As of December 31, 2020, the net assets of Wuhu Guosheng were 20.3962 million yuan, and net profit was -36.768 million yuan.

August 2018 and January 2019, Anhui Guosheng and Anqing Health People Medical Consulting Co., Ltd. (hereinafter referred to as "Anqing Health") and the relevant party signed the "Acquisition Agreement" and related supplementary agreements, and acquired Anqing healthy people hold Anqing Guosheng 80% stake, this acquisition price is 54.373 million yuan.

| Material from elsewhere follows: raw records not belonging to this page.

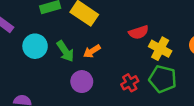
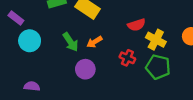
cyan circle: (35, 46) -> (30, 41), moved
red cross: (130, 83) -> (127, 58), moved, turned -35

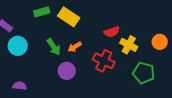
red cross: (127, 58) -> (104, 61), size x1.5
green pentagon: (158, 67) -> (144, 73), moved

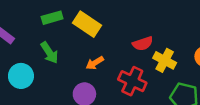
cyan circle: (18, 46) -> (21, 76), moved
green arrow: (54, 47) -> (49, 53), moved

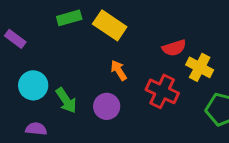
green arrow: (49, 53) -> (66, 100), moved
orange arrow: (95, 63) -> (119, 70), turned 90

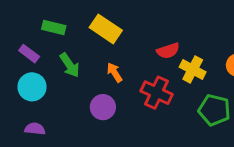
green rectangle: (69, 18) -> (54, 28), moved, turned 30
purple rectangle: (15, 39) -> (29, 54), moved
green arrow: (66, 100) -> (70, 65), moved

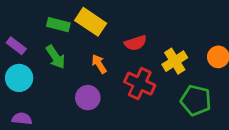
green rectangle: (54, 28) -> (58, 25), moved
red semicircle: (168, 51) -> (136, 43), moved
yellow cross: (193, 69) -> (175, 61), turned 30

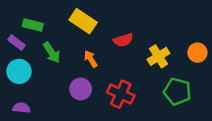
green rectangle: (58, 25) -> (33, 25), moved
red cross: (140, 84) -> (121, 94), moved

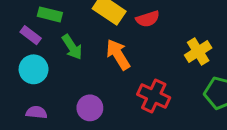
red semicircle: (123, 40) -> (148, 19), moved
orange arrow: (91, 59) -> (118, 54), size x1.5
purple circle: (81, 89) -> (90, 108), moved

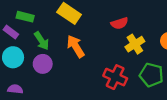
red semicircle: (148, 19) -> (120, 23), moved
red cross: (154, 96) -> (115, 77), moved
purple circle: (90, 108) -> (43, 64), moved

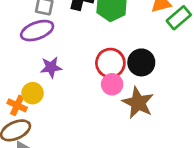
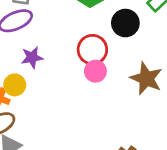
black circle: (141, 62) -> (125, 23), moved
brown star: (138, 103) -> (146, 78), moved

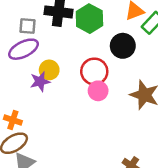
yellow circle: (15, 85) -> (49, 70), moved

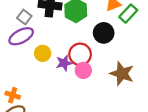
gray square: (27, 26) -> (24, 17), turned 32
purple star: (40, 81) -> (64, 63), moved

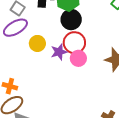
black circle: (104, 33) -> (71, 20), moved

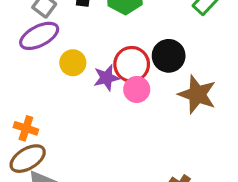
black circle: (71, 20) -> (169, 56), moved

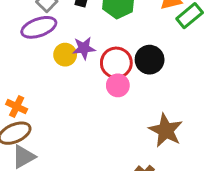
purple star: (106, 78) -> (84, 48), moved
brown star: (197, 94) -> (166, 130), moved

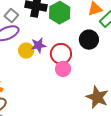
black circle: (150, 60) -> (89, 40), moved

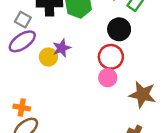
red circle: (61, 54) -> (111, 57), moved
pink circle: (63, 69) -> (108, 78), moved

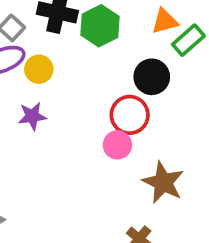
purple star: (62, 48) -> (32, 116), moved
yellow circle: (48, 57) -> (39, 69), moved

As of this acquisition date, the book value of Anqing Guosheng's net assets is RMB 1,000 million. The 80% of Chinese health is based on the net assets of Anqing Guosheng as the fair value of this acquisition can recognize the net assets, and the difference between the equity acquisition price is 4,637.30 Wan Yuan is included in the merger report. In March 2020, Anhui Guosheng and Anqing Cang'an Medicine Consulting Co., Ltd. (hereinafter referred to as "Anqing Kang'an") signed the "Acquisition Agreement", acquiring the remaining 20% ​​of Anqing Guosheng's remaining $ 1,160 million. Chinese health has held 100% of Anqing Guosheng.

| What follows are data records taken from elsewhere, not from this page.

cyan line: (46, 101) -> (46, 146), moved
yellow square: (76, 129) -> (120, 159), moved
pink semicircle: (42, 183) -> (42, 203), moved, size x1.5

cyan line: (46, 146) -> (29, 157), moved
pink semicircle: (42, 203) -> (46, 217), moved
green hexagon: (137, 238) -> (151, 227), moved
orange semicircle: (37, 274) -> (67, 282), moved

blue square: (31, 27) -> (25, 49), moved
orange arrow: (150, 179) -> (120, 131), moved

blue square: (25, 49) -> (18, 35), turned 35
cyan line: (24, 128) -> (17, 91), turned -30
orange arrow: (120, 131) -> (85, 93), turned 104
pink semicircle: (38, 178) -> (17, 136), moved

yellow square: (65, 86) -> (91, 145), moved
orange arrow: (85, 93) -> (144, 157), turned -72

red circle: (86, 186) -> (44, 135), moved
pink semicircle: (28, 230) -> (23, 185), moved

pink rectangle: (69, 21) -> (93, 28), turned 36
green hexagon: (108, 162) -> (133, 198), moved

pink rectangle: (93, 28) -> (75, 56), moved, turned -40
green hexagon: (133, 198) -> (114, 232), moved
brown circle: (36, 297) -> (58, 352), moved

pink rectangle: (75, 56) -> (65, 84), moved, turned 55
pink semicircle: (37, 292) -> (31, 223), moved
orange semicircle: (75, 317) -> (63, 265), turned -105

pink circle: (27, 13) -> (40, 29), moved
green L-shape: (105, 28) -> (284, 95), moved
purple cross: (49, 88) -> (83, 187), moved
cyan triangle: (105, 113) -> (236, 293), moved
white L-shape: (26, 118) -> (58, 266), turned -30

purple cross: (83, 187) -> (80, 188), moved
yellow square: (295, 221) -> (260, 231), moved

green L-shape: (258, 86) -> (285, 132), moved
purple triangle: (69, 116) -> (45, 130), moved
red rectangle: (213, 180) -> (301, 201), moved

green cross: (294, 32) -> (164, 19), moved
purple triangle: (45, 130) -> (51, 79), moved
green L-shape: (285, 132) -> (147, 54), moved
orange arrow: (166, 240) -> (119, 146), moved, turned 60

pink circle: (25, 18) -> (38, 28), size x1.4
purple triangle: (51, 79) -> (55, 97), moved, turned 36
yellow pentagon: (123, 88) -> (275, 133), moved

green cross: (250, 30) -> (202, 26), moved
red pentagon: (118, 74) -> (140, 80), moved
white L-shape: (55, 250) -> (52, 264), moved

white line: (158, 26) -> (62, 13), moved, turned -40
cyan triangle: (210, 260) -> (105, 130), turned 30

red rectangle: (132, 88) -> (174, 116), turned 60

It is worth noting that Anqing Guosheng was established on October 9, 2018, and Anhui Guosheng signed the "Acquisition Agreement" with Anqing Healthy People, Anqing Guosheng has not been established. At the end of 2020, Anqing Guosheng's net assets were 1,3896,300 yuan. In addition, Anqing healthy and Anqing Kang An also set up before the "acquisition agreement" signing before signing.

In November 2018 and December 2019, Anhui Guosheng and Zhangzhou City Tenglong Commercial Partners (Ordinary Partnership) (hereinafter referred to as "Tenglong Trading") and the relevant parties signed the "Acquisition Agreement", with 5,0108,100 yuan, 2,849.24, respectively, 2,849.24 The price of 10,000 yuan acquired 51%, 29% of the share options, and the fair value of the net assets was $ 1,200 million, 1,464.7 million yuan. In the same period, Chinese health will recognize the fair value of the original shareholders in Zhangzhou Guosheng shareholders to identify the net assets of $ 4,3988,100, and 2,4244,800 yuan.

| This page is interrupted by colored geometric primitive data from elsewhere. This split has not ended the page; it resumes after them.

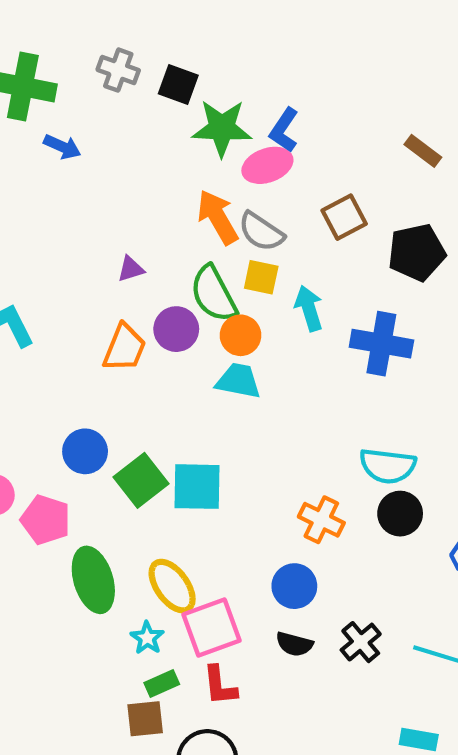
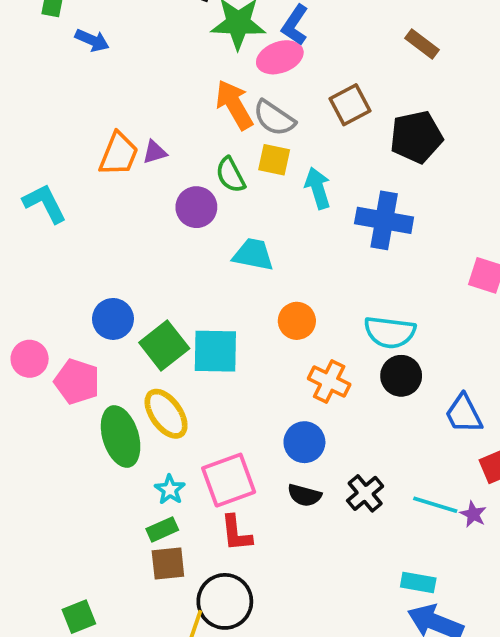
green semicircle: (214, 294) -> (231, 175), size x0.7
orange circle: (240, 335) -> (297, 321), moved
orange trapezoid: (124, 348) -> (119, 154), moved
yellow ellipse: (172, 586) -> (166, 414), moved
green rectangle: (162, 683) -> (162, 529), moved

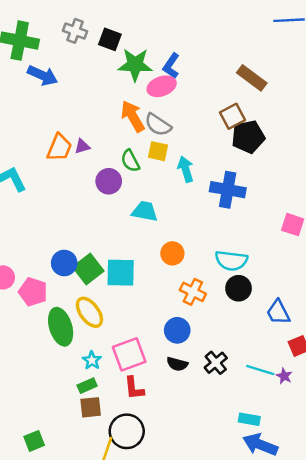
blue arrow: (92, 40) -> (43, 75), size x1.4
brown rectangle: (422, 44) -> (252, 78), size x1.4
brown square: (350, 105) -> (233, 116), moved
blue circle: (113, 319) -> (64, 263), moved

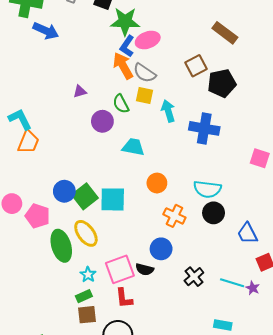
blue L-shape: (171, 66) -> (127, 46), moved
brown square: (233, 116) -> (196, 66), moved
orange trapezoid: (59, 148) -> (28, 142), moved
black semicircle: (177, 364) -> (145, 269), moved

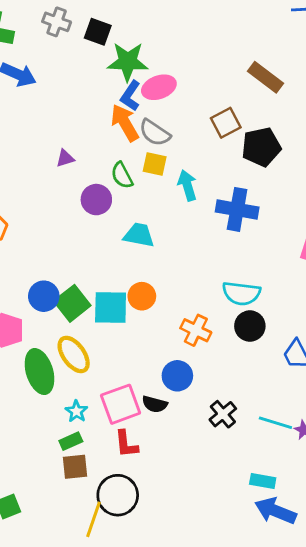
orange circle: (157, 183) -> (142, 296), moved

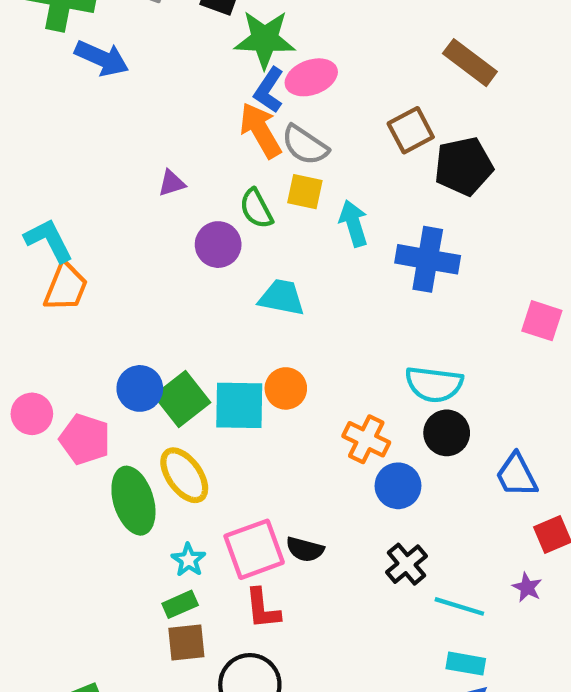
blue circle: (177, 376) -> (398, 486), moved
cyan line: (275, 423) -> (459, 606), moved

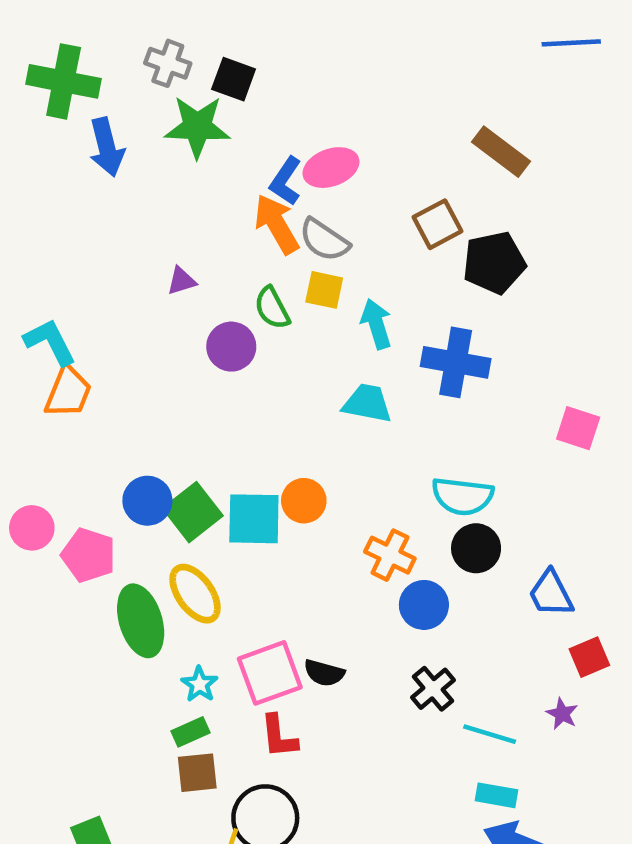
green star: (265, 39) -> (197, 127), moved
blue arrow: (102, 58) -> (107, 147), turned 52
cyan trapezoid: (282, 297) -> (367, 403), moved

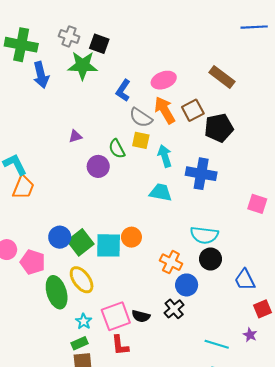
pink ellipse: (331, 168) -> (164, 80), moved
orange arrow: (277, 224) -> (165, 110), moved
black cross: (433, 689) -> (174, 309), moved

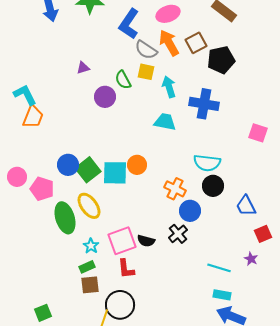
blue L-shape: (123, 90) -> (129, 24), size x1.4

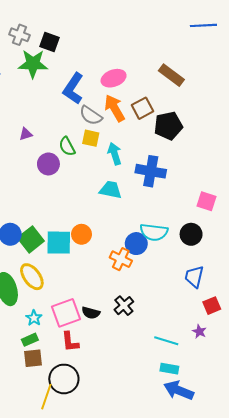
black circle: (213, 186) -> (191, 234), moved
blue trapezoid: (246, 206) -> (194, 277), turned 40
blue circle: (190, 211) -> (136, 244), moved

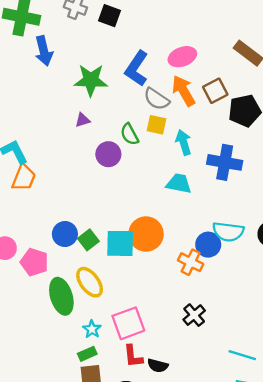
green star: (33, 64) -> (91, 80), moved
orange circle: (81, 234) -> (146, 234), size x1.5
green square: (31, 239) -> (88, 240), size x0.7
black semicircle: (91, 313) -> (158, 366), moved

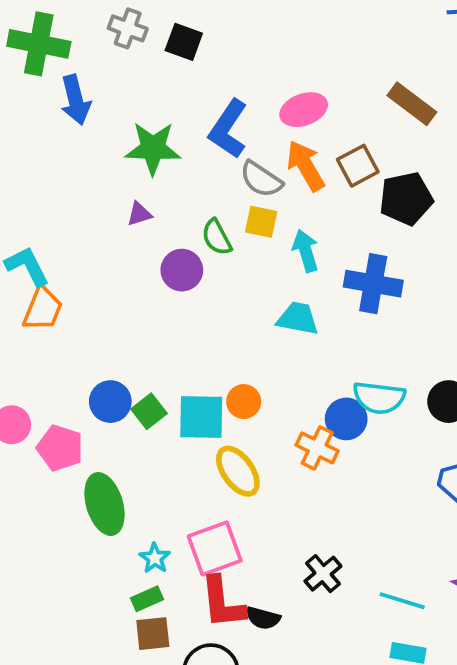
orange circle: (146, 234) -> (244, 402), size x0.6
yellow ellipse: (90, 282) -> (238, 471), moved
black cross: (194, 315) -> (323, 574), moved
red L-shape: (133, 356) -> (222, 603), size x1.4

In January 2020, Anhui Guosheng and Tenglong Trade signed the "Equity Acquisition Agreement" to acquire the remaining 20% ​​stake in Zhangzhou Guosheng, this acquisition price is $ 183.2 million. Chinese health self holds 100% stake in Zhangzhou Guosheng.

Zhangzhou Guosheng was established on September 25, 2018, at the end of 2020, the net assets of Zhangzhou Guosheng were 1,710.05 million yuan.

On April 29, 2019, Chinese health and Wang Xiaomei, Zhang Ziyuan, signed the "Acquisition Agreement", and acquire 100% equity in Huida Pharmaceutical. Deta-friendly negotiations were friendly in all parties to the transaction, the transfer of 100% equity transfer of 410,000 yuan, of which the difference with the net assets was included in the goodwill.

Interestingly, the Huida Pharmaceutical was established on July 3, 2019. When the acquisition agreement is signed, it has not been established from Anhui World Sheng Pharmaceutical Trade Co., Ltd. (hereinafter referred to as "Anhui World Sheng"). Chinese Health Real Controller He Herlen holds 4% of Anhui World at this time. After the acquisition of Huida Pharmaceutical, He Jialun also quit Anhui World Sheng.

During the reporting period, the value of the goodwen for the above acquisition was 12,5761 million yuan, 15,3105,700 yuan, 15,3105,700 yuan. Among them, Anhui Guosheng acquired Anqing Guosheng in 2020, when the remaining 20% ​​stake in Zhangzhou Guosheng, Chinese health did not disclose the corresponding recognized net assets fair value. However, since 2020, the credit book value of the acquisition of the remaining equity formed by the two companies is not increased compared to 2019, the value of goodwill is not increased.

As of the signing date, Chinese health has 3 self-owned property, two of which are industrial housing, one is a complete set of houses. 101 stores in Wuhu Guosheng, Anqing Guosheng, Zhangzhou Guosheng formed goodwill operation, did not have assets that match the value of goodwill value.

The two companies have not been established, and they sign the acquisition agreement, or the intrinsic taste?